Заговорили все сразу, и в возникшем шуме Рубашкин ничего не слышал.
- По повестке дня. Предлагаю... Коллеги, прошу внимания! - Салье повысила голос. - Остался главный вопрос: как мы отреагируем на митинг, созванный Обкомом КПСС. Перед этим объявляю перерыв на десять минут. Кто хочет курить, пожалуйста - на лестницу.
- Петр Андреевич, можно вас на минутку? - жестом приглашая его подойти и, протянула Рубашкину несколько исписанных от руки листов.
- Я подготовила статью о кооперативном движении. Попрошу вас, где надо, поправить и подготовить для опубликования.
- С публикацией будут трудности, - просматривая начало, заметил Рубашкин.

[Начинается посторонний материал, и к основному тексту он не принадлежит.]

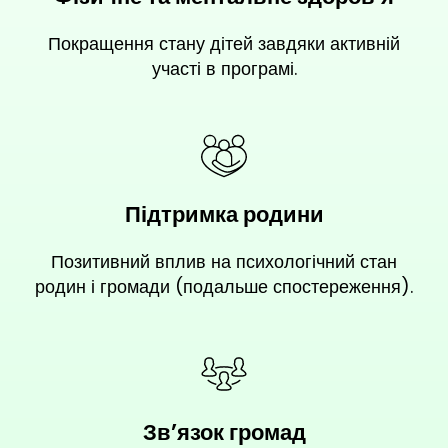
Покращення стану дітей завдяки активній
участі в програмі.
Підтримка родини
Позитивний вплив на психологічний стан
родин і громади (подальше спостереження).
Зв’язок громад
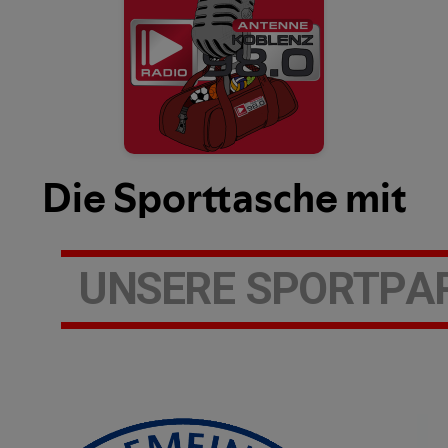
U
N
S
E
R
E
S
P
O
R
T
P
A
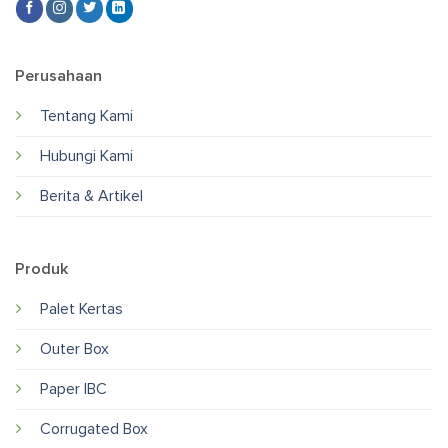
Perusahaan
Tentang Kami
Hubungi Kami
Berita & Artikel
Produk
Palet Kertas
Outer Box
Paper IBC
Corrugated Box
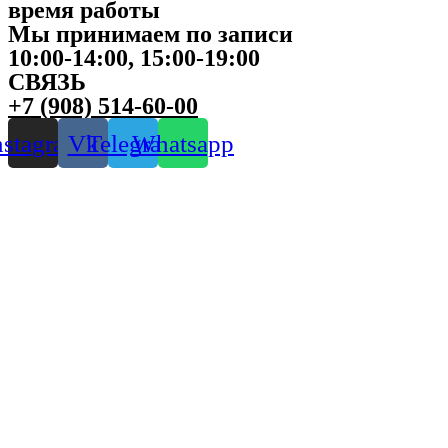
время работы
Мы принимаем по записи
10:00-14:00, 15:00-19:00
СВЯЗЬ
+7 (908) 514-60-00
nstagram
Vk
Telegram
Whatsapp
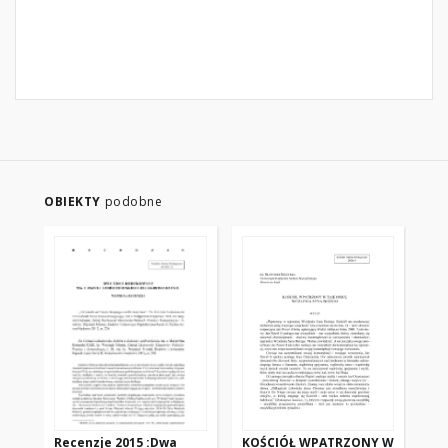
OBIEKTY
podobne
Recenzje 2015 :Dwa
KOŚCIÓŁ WPATRZONY W
W 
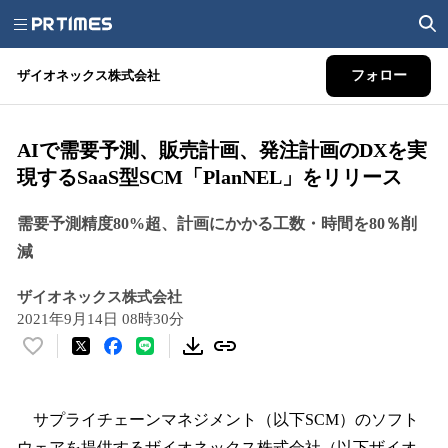
ザイオネックス株式会社
フォロー
AIで需要予測、販売計画、発注計画のDXを実
現するSaaS型SCM「PlanNEL」をリリース
需要予測精度80%超、計画にかかる工数・時間を80％削
減
ザイオネックス株式会社
2021年9月14日 08時30分
い
い
ね
！
サプライチェーンマネジメント（以下SCM）のソフト
数
ウェアを提供するザイオネックス株式会社（以下ザイオ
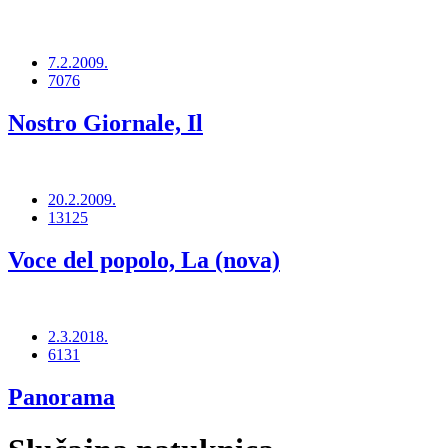
7.2.2009.
7076
Nostro Giornale, Il
20.2.2009.
13125
Voce del popolo, La (nova)
2.3.2018.
6131
Panorama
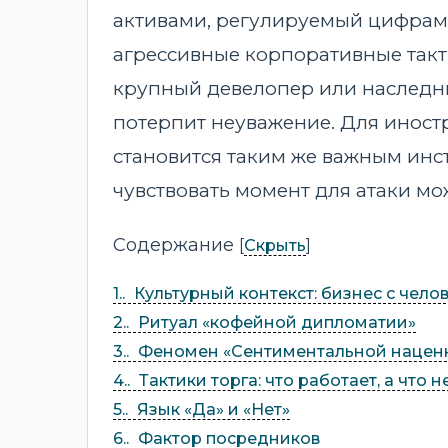
активами, регулируемый цифрами
агрессивные корпоративные такти
крупный девелопер или наследник
потерпит неуважение. Для иност
становится таким же важным инст
чувствовать момент для атаки мо
Содержание
[
]
Скрыть
1.
Культурный контекст: бизнес с чел
2.
Ритуал «кофейной дипломатии»
3.
Феномен «Сентиментальной нацен
4.
Тактики торга: что работает, а что н
5.
Язык «Да» и «Нет»
6.
Фактор посредников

- В "Смене" напечатают. Я договорюсь с Югиным, мы его выдвинули в депутаты России, и он не посмеет отказать, - уверенно сказала Салье.
- Я тогда пойду домой, начну работать, - сказал Рубашкин, поглядев на часы: было без нескольких минут одиннадцать.

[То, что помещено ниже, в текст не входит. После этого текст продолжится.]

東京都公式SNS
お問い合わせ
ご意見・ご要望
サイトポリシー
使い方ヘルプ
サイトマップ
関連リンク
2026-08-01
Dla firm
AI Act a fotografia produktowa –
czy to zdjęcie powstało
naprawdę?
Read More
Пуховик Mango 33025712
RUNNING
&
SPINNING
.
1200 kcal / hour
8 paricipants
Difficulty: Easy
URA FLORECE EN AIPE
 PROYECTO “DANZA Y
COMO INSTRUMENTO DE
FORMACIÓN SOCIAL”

- Только не откладывайте, - велела Салье и повернулась к ожидавшему рядом Нестерову.
- Марина Евгеньевна, вчера суд закончился: Брусницын получил два года лагерей общего режима, - торопясь, сказал Рубашкин.
- Я знаю. Очень жаль, на выборах Роман Яковлевич мог бы очень пригодиться, - посмотрев через плечо на Рубашкина, сказала Салье.
- Адвокат будет подавать апелляцию. Мы можем провести демонстрацию протеста, опубликовать наше мнение. Это повлияет на пересмотр дела в горсуде.
- Брусницына осудили за наркотики. Вы хотите, чтобы демократов обвинили в том, что мы наркоманы? - неожиданно вмешался Мигайлин.
- Но ведь наркотики ему подкинули! За этой провокацией стоит КГБ, воскликнул Рубашкин.
- А чем вы это докажите? - улыбнувшись, спросил Мигайлин.
- Я сам видел, я был у Брусницына во время обыска! - волнуясь, объяснил Рубашкин.
- Вы видели, как сотрудники КГБ закладывали наркотик? Нет, вы видели как их обнаружили. Наши противники только и ждут повода, чтобы нас ошельмовать. Представьте, как по всему городу развешены плакаты: "ЛНФ покрывает наркоманов!"
- Пожалуй, Андрей Ильич прав. Заступаться сейчас за Брусницына политически нецелесообразно, - сказала Салье.
- Но Брусницын никогда не был наркоманом! - вскричал Рубашкин.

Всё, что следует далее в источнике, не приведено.